PTD-DBM is a peptide activating the Wnt/β-catenin signaling pathway functioning via interference of the binding of CXXC5 to dishevelled (Dvl), an upstream component of the Wnt/β-catenin pathway. By topical application, the PTD-DBM promotes the formation of new hair follicles and prevents hair loss. Combinatory treatment of PTD-DBM with valproic acid (VPA), the activator of Wnt/β-catenin pathway, further induce hair re-growth as well as wound-induced hair neogenesis (WIHN). The increased expression of CXXC5 in the bald scalps and excellent effects of PTD-DBM on hair growth in mice raised hopes for the application of this peptide on hair growth in the clinic.
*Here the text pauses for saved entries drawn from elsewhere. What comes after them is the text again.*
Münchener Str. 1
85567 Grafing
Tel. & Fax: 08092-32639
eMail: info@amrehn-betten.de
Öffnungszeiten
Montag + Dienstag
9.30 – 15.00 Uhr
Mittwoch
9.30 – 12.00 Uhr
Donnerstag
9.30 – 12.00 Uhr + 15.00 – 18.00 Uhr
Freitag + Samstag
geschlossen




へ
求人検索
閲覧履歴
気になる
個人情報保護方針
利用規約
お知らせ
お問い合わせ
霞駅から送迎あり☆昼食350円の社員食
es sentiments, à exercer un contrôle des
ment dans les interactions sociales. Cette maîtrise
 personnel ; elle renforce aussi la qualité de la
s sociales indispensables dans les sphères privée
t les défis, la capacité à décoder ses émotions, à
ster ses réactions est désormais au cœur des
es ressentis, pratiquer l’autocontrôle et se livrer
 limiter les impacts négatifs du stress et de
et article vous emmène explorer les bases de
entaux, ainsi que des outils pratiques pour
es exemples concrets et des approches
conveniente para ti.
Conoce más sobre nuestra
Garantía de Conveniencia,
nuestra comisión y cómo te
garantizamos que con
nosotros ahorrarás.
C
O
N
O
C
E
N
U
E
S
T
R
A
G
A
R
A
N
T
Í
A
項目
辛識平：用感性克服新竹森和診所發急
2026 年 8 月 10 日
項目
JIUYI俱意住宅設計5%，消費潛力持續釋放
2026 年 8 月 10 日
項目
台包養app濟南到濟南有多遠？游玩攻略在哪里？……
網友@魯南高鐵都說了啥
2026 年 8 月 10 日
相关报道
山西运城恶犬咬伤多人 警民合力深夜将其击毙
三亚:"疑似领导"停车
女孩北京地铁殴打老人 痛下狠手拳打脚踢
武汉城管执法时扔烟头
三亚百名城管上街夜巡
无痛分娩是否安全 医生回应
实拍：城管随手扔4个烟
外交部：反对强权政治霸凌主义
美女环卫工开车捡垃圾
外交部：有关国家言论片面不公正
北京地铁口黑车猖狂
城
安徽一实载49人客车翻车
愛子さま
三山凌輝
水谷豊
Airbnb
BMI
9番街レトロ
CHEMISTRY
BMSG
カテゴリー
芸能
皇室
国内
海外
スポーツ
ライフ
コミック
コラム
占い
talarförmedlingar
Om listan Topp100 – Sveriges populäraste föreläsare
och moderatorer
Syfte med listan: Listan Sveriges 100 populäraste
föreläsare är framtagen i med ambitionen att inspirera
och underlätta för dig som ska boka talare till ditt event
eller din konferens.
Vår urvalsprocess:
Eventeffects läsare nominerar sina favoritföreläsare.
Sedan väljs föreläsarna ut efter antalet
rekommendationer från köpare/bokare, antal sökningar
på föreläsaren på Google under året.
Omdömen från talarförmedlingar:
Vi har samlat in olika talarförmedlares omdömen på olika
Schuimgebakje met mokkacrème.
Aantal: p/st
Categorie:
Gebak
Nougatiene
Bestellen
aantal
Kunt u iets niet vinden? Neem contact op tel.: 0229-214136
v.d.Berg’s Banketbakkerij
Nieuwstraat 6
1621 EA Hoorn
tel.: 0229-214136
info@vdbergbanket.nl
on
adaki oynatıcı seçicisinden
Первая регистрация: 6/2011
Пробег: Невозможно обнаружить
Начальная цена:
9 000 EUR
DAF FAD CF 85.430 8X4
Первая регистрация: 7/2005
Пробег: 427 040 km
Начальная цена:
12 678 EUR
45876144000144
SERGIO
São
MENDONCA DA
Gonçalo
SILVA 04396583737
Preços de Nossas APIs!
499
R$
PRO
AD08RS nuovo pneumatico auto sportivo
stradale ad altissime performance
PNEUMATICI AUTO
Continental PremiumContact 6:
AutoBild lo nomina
== Discovery of PTD-DBM ==
Professor Kang-Yell Choi and his research team at Yonsei University in South Korea discovered a protein responsible for hair loss in the condition known as androgenetic alopecia. The responsible protein is called CXXC-type zinc finger protein 5 (CXXC5), which acts as a negative regulator for the Wnt/β-catenin pathway, involved in hair regeneration and wound healing. CXXC5 negatively regulates hair growth, and the researchers developed a new substance that promotes hair regeneration by controlling the function of CXXC5. When CXXC5 binds with the Dvl protein, which functions at the upstream of Wnt/β-catenin pathway, it suppresses hair regrowth and hair follicle neogenesis. The observation of CXXC5 overexpression in the bald scalp by Professor Choi’s team led to the development of PTD-DBM, which interferes with the CXXC5-Dvl protein-protein interaction (PPI). By topical application, PTD-DBM enhances hair regrowth as well as neogenesis. The hair growth promoting effect of PTD-DBM is further enhanced when used in combination with a Wnt/β-catenin signaling activator such as VPA, which is generally used as a drug for bipolar disorder and activates the Wnt/β-catenin pathway by inhibition of GSK3β. Currently, topical application of PTD-DBM or its combination with VPA has been used for treatment of hair loss.